If we had a model that *always* said that a transaction was not fraudulent (class 0), what accuracy score would we get?

In [None]:
"""
We would get an accuracy score of 0.998273, i.e. about 99.8% accuracy

This is because about 99.8% of transactions are not fraudulent
"""

You will need to take this into account when working through this problem.

### Requirements

#### 1. Perform a Train-Test Split

For a complete end-to-end ML process, we need to create a holdout set that we will use at the very end to evaluate our final model's performance.

#### 2. Build and Evaluate a Baseline Model

Without performing any preprocessing or hyperparameter tuning, build and evaluate a vanilla logistic regression model using log loss and `cross_val_score`.

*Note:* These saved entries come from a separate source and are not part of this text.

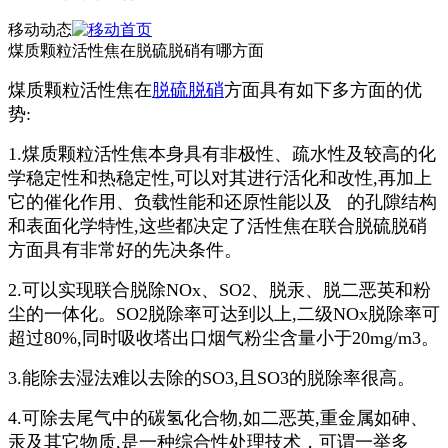
移动动态
煤质颗粒活性焦在脱硫脱硝有哪方面
煤质颗粒活性焦在
脱硫脱硝
方面具有如下多方面的优
势:
1.煤质颗粒活性焦本身具有非极性、疏水性及较高的化
学稳定性和热稳定性,可以对其进行活化和改性,再加上
它的催化作用、负载性能和还原性能以及 的孔隙结构
和表面化学特性,这些都决定了活性焦在联合脱硫脱硝
方面具有非常好的先决条件。
2.可以实现联合脱除NOx、SO2、脱汞、脱二恶英和粉
尘的一体化。SO2脱除率可达到以上,二级NOx脱除率可
超过80%,同时吸收塔出口烟气粉尘含量小于20mg/m3。
3.能除去湿法难以去除的SO3,且SO3的脱除率很高。
4.可除去尾气中的碳氢化合物,如二恶英,重金属如砷、
汞及其它物质,是一种综合性处理技术，可谓一举多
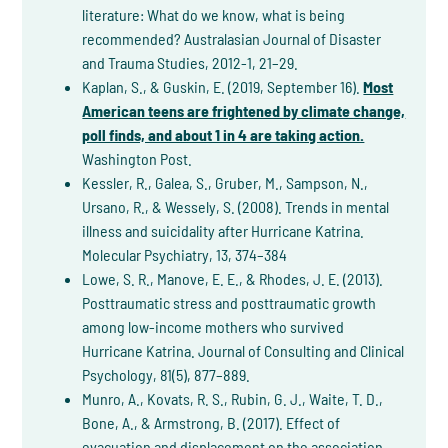
literature: What do we know, what is being
recommended? Australasian Journal of Disaster
and Trauma Studies, 2012-1, 21–29.
Kaplan, S., & Guskin, E. (2019, September 16).
Most
American teens are frightened by climate change,
poll finds, and about 1 in 4 are taking action.
Washington Post.
Kessler, R., Galea, S., Gruber, M., Sampson, N.,
Ursano, R., & Wessely, S. (2008). Trends in mental
illness and suicidality after Hurricane Katrina.
Molecular Psychiatry, 13, 374–384
Lowe, S. R., Manove, E. E., & Rhodes, J. E. (2013).
Posttraumatic stress and posttraumatic growth
among low-income mothers who survived
Hurricane Katrina. Journal of Consulting and Clinical
Psychology, 81(5), 877–889.
Munro, A., Kovats, R. S., Rubin, G. J., Waite, T. D.,
Bone, A., & Armstrong, B. (2017). Effect of
evacuation and displacement on the association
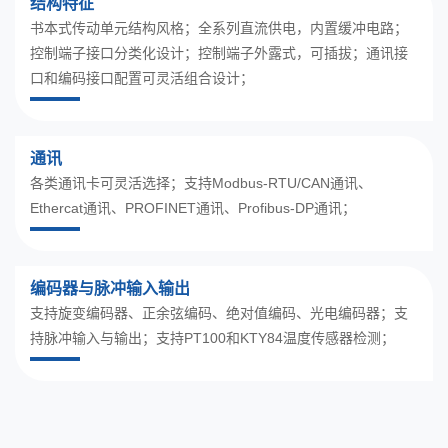
结构特征
书本式传动单元结构风格；全系列直流供电，内置缓冲电路；
控制端子接口分类化设计；控制端子外露式，可插拔；通讯接
口和编码接口配置可灵活组合设计；
通讯
各类通讯卡可灵活选择；支持Modbus-RTU/CAN通讯、
Ethercat通讯、PROFINET通讯、Profibus-DP通讯；
编码器与脉冲输入输出
支持旋变编码器、正余弦编码、绝对值编码、光电编码器；支
持脉冲输入与输出；支持PT100和KTY84温度传感器检测；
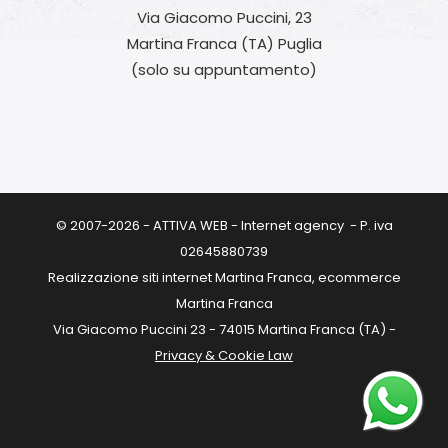
Via Giacomo Puccini, 23
Martina Franca (TA) Puglia
(solo su appuntamento)
© 2007-2026 - ATTIVA WEB - Internet agency - P. iva
02645880739
Realizzazione siti internet Martina Franca, ecommerce
Martina Franca
Via Giacomo Puccini 23 - 74015 Martina Franca (TA) -
Privacy & Cookie Law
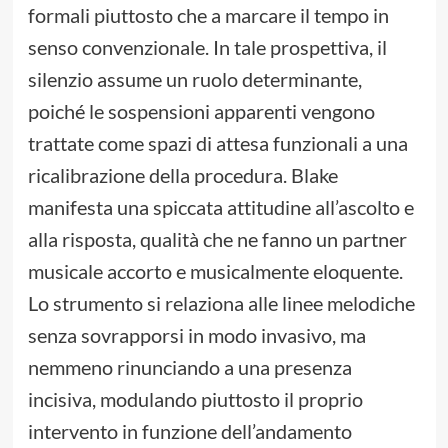
formali piuttosto che a marcare il tempo in
senso convenzionale. In tale prospettiva, il
silenzio assume un ruolo determinante,
poiché le sospensioni apparenti vengono
trattate come spazi di attesa funzionali a una
ricalibrazione della procedura. Blake
manifesta una spiccata attitudine all’ascolto e
alla risposta, qualità che ne fanno un partner
musicale accorto e musicalmente eloquente.
Lo strumento si relaziona alle linee melodiche
senza sovrapporsi in modo invasivo, ma
nemmeno rinunciando a una presenza
incisiva, modulando piuttosto il proprio
intervento in funzione dell’andamento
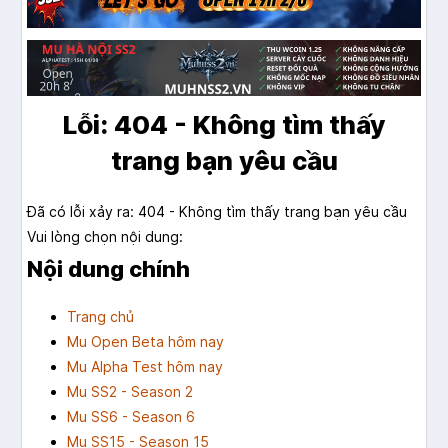
Lỗi: 404 - Không tìm thấy
trang bạn yêu cầu
Đã có lỗi xảy ra: 404 - Không tìm thấy trang bạn yêu cầu
Vui lòng chọn nội dung:
Nội dung chính
Trang chủ
Mu Open Beta hôm nay
Mu Alpha Test hôm nay
Mu SS2 - Season 2
Mu SS6 - Season 6
Mu SS15 - Season 15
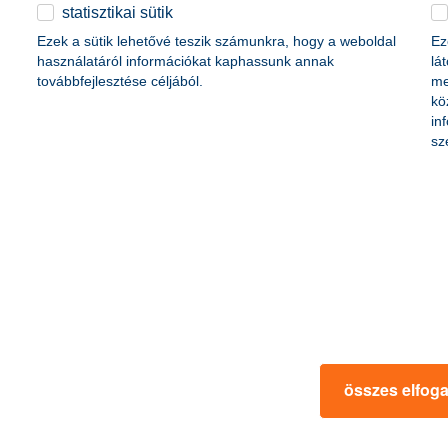
életbiztosítási csomag
statisztikai sütik
content-marketing.no-results-were-found
 betéti kártya
Ezek a sütik lehetővé teszik számunkra, hogy a weboldal
Ez
K&H babaváró hitelhez
kapcsolódó csoportos
használatáról információkat kaphassunk annak
lá
hitelfedezeti életbiztosítás
továbbfejlesztése céljából.
me
kö
in
rmációk
ügyfélvédelem
sz
fizetési moratórium
rtál
panaszkezelés
ne fizetés
gyűjtőszámlahitel információk
al kapcsolatos közzétételek
természetes személyek adósságrendezé
lőzés, FATCA, CRS
MNB – Pénzügyi Navigátor
s
Pénzügyi Navigátor Tanácsadó Irodaháló
MNB - Értékpapír egyenleg online lekér
kapcsolatos információk
OBA tájékoztató
összes elfog
k
MNB – Felelős döntésekkel a jövőnkért
 termék tájékoztatók
előzetes tájékoztatás elektronikus úton t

#### 3. Write a Custom Cross Validation Function

Because we are using preprocessing techniques that differ for train and validation data, we will need a custom function rather than simply preprocessing the entire `X_train` and using `cross_val_score` from scikit-learn.

#### 4. Build and Evaluate Additional Logistic Regression Models

Using the function created in the previous step, build multiple logistic regression models with different hyperparameters in order to minimize log loss.

#### 5. Choose and Evaluate a Final Model

Preprocess the full training set and test set appropriately, then evaluate the final model with various classification metrics in addition to log loss.